9. A method comprising:

obtaining, from a feedback data store, feedback indicating user interactions with a workspace assistant model from at least one of an analytics service, an application, and a workspace assistant tool, where the workspace assistant model provides a response to a query through the application supported by the analytics service;

determining, by the workspace assistant tool, a response score associated with the response based on the feedback, a multi-turn score associated with a plurality of user interactions with the workspace assistant model based on the feedback, and a session score associated with a user session of the application based on the feedback;

determining, by the workspace assistant tool, a combined score for the response, the combined score based on the response score, the multi-turn score, and the session score; and

updating, by the workspace assistant tool, the workspace assistant model based on the combined score.

10. The method of claim 9, wherein the method further comprises updating the workspace assistant model based on at least one of: the combined score, the response score, the multi-turn score, and the session score.

11. The method of claim 9, wherein the method further comprises modifying at least one of: the combined score, the response score, the multi-turn score, and the session score based on additional feedback obtained after the feedback.

12. The method of claim 9, wherein the feedback includes at least one of: a first user action within a workspace of the application, a second user action within a workspace assistant of the application, explicit feedback, a sentiment associated with the query, a clarification query associated with the query, and retention information.

13. The method of claim 8, wherein determining the combined score for the response further comprises combining values associated with the feedback based on a first weight assigned to the response score, a second weight assigned to the multi-turn score, and a third weight assigned to the session score.

14. The method of claim 8, wherein the workspace assistant model is a large language model; and

updating the workspace assistant model based on the combined score further comprises using a reward function to modify weights associated with the large language model.

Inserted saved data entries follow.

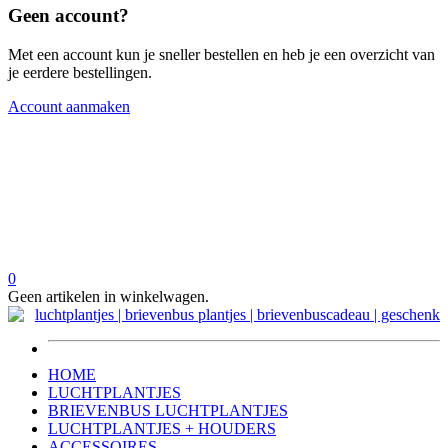
Geen account?
Met een account kun je sneller bestellen en heb je een overzicht van
je eerdere bestellingen.
Account aanmaken
0
Geen artikelen in winkelwagen.
HOME
LUCHTPLANTJES
BRIEVENBUS LUCHTPLANTJES
LUCHTPLANTJES + HOUDERS
ACCESSOIRES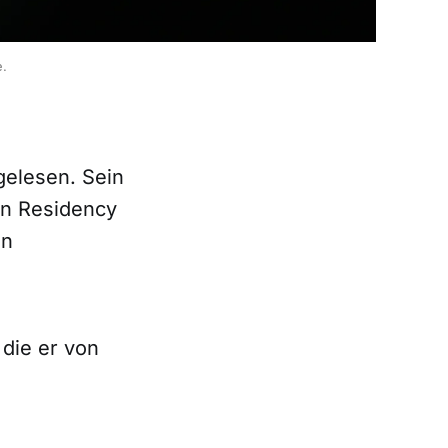
e.
gelesen. Sein
en Residency
en
s die er von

15. The method of claim 8, wherein the method further comprises obtaining additional feedback from the workspace assistant tool indicating that two or more user interactions of the plurality of user interactions with the workspace assistant model are related, where the workspace assistant model determines that the two or more user interactions are related.

16. A system comprising:

a memory component; and

a processing device coupled to the memory component, the processing device to perform operations comprising:

obtaining data indicating feedback associated with a response to a query generated by a machine learning model, the data obtained from at least one of an analytics service, an application, and a workspace assistant tool;

determining a response score associated with the response based on a first feedback included in the data and obtained from the application, a multi-turn score associated with the response based on a second feedback included in the data and obtained from the workspace assistant tool, and a session score based on third feedback included in the data and obtained from the analytics service;

determining a combined score for the response based on the response score, the multi-turn score, and the session score; and

updating the machine learning model based on the combined score.

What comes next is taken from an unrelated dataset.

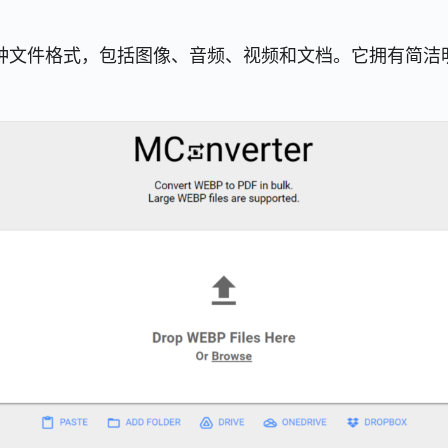
持多种文件格式，包括图像、音频、视频和文档。它拥有简洁明了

17. The system of claim 16, wherein the second feedback indicates that the response to the query is related to at least one previous query.

18. The system of claim 16, wherein the second feedback is obtained from the application and indicates that a user selected a follow-up query displayed in the application.

19. The system of claim 16, wherein the third feedback indicates a user caused the application to load a previously saved session associated with the response.

20. The system of claim 16, wherein the third feedback indicates a sentiment associated with a set of queries provided by a user.